Alors que plusieurs décennies de politique étrangère américaine ont révélé le retour brutal de la Realpolitik aux dépens du multilatéralisme (qui n’aura été qu’une parenthèse, voire une aspiration théorique), le cas du fondateur de WikiLeaks achève de nous interroger: mais au fond, y a-t-il jamais eu un système international où les grandes puissances ont joué correctement le jeu du droit international, accepté les critiques sur leurs politiques exposées au grand jour, respecté les positions de l’Onu ou de la Cour pénale internationale, et où la légitimité reposait sur une large approbation de la communauté internationale? Ou n’y a-t-il jamais eu qu’un multilatéralisme de façade, sous-tendu par des manœuvres bilatérales basées sur les rapports de force, les pressions, le chantage, l’ingérence dans les affaires intérieures d’autres pays, les politiques déloyales et secrètes, les guerres sales, l’intervention massive de l’espionnage et des services de renseignement?
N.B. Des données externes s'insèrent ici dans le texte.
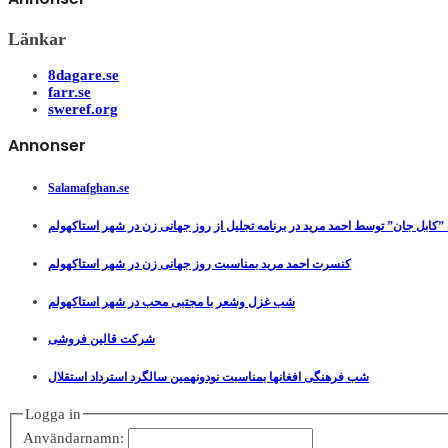
Länkar
8dagare.se
farr.se
sweref.org
Annonser
Salamafghan.se
”کابل جان” توسط احمد مرید در برنامه تجلیل از روز جهانی زن در شهر استاکهولم
کنسرت احمد مرید بمناسبت روز جهانی زن در شهر استاکهولم
شب غزل وشعر با مجتبی محب در شهر استاکهولم
شرکت قالین فروشی
شب فرهنگی افغانها بمناسبت نودونهمین سالگرد استرداد استقلال
Logga in
Användarnamn: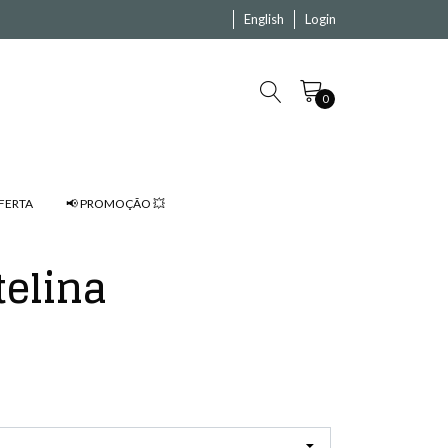
English
Login
0
FERTA
📢 PROMOÇÃO 💥
telina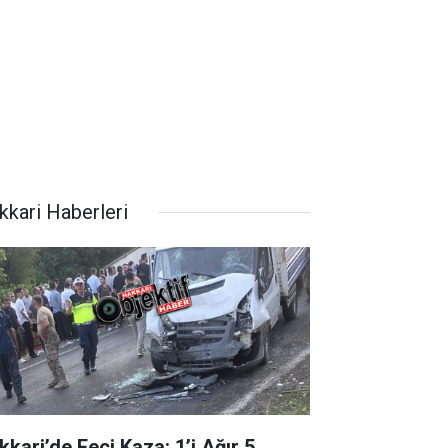
kkari Haberleri
kkari’de Feci Kaza: 1’i Ağır 5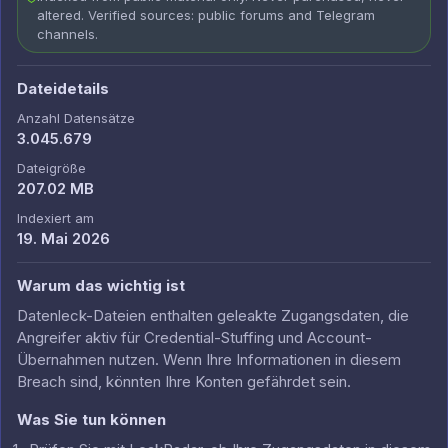
altered. Verified sources: public forums and Telegram
channels.
Dateidetails
Anzahl Datensätze
3.045.679
Dateigröße
207.02 MB
Indexiert am
19. Mai 2026
Warum das wichtig ist
Datenleck-Dateien enthalten geleakte Zugangsdaten, die
Angreifer aktiv für Credential-Stuffing und Account-
Übernahmen nutzen. Wenn Ihre Informationen in diesem
Breach sind, könnten Ihre Konten gefährdet sein.
Was Sie tun können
Ecouter Julian Assange à ce sujet est aussi édifiant que lire les câbles diplomatiques qu’il a publiés. Les analyses du fondateur de Wikileaks jettent une lumière crue sur l’état véritable des relations internationales et en particulier sur le comportement de pays comme les Etats-Unis ou la Grande Bretagne. Nous avons résumé la discussion qu’il a eu, dans une vidéo le montrant avec son avocat Juan Branco, datée du 19 mars 2016 et publiée seulement ce novembre 2020. En mars 2016, il était encore enfermé dans l’ambassade d’Equateur. A cette époque, il s’efforçait de continuer à faire son travail d’investigation alors qu’il était entouré d’une intense opération de surveillance, sur laquelle le Royaume-Uni a dépensé 12 millions de livres sterling, témoigne Assange dans la vidéo. «L’équivalent du salaire de 154 policiers à plein temps», souligne-t-il. A l’extérieur, le bâtiment était entouré de caméras espion hi-tech télécommandées, tandis que des accords entre le gouvernement britannique et la chaîne de magasins Harrods a permis d’installer des appareils de surveillance sur les bâtiments faisant face à l’ambassade. Ses communications électroniques étaient par ailleurs surveillées par la France. «Travailler dans ces conditions est infiniment plus facile que si j’étais dans une prison américaine, enfermé à vie, sous sécurité maximale», déclare-t-il dans cette vidéo de 2016 avec un relativisme humoristique.
Dans la vidéo, il commence par revenir sur les publications importantes qu’a faites Wikileaks à propos de l’espionnage de la France par la NSA, qui incluaient l’espionnage du président François Hollande mais aussi de précédents chefs d’Etat français, ainsi que les services économiques du gouvernement français, et les services des affaires étrangères. La révélation la plus significative, selon Assange, était que la NSA avait été chargée par le directeur du renseignement américain d’intercepter tous les contrats français valant plus de 100 millions de dollars. Tous les contrats. «On ne parle pas de l’interception de contrats militaires français, ce qui aurait pu relever de la protection authentique de la sécurité nationale américaine, mais on parle de contrats en lien avec l’industrie pharmaceutique, ou avec l’énergie verte, souligne Assange. Cela veut dire que l’administration US considérait que les énergies renouvelables allaient devenir un secteur stratégique, et voulait décrocher ces contrats avant la France». Or Julian Assange s’étonne de voir à quel point «les services secrets français ont échoué à protéger François Hollande, ou Chirac, ou de nombreuses entreprises françaises, contre l’espionnage américain».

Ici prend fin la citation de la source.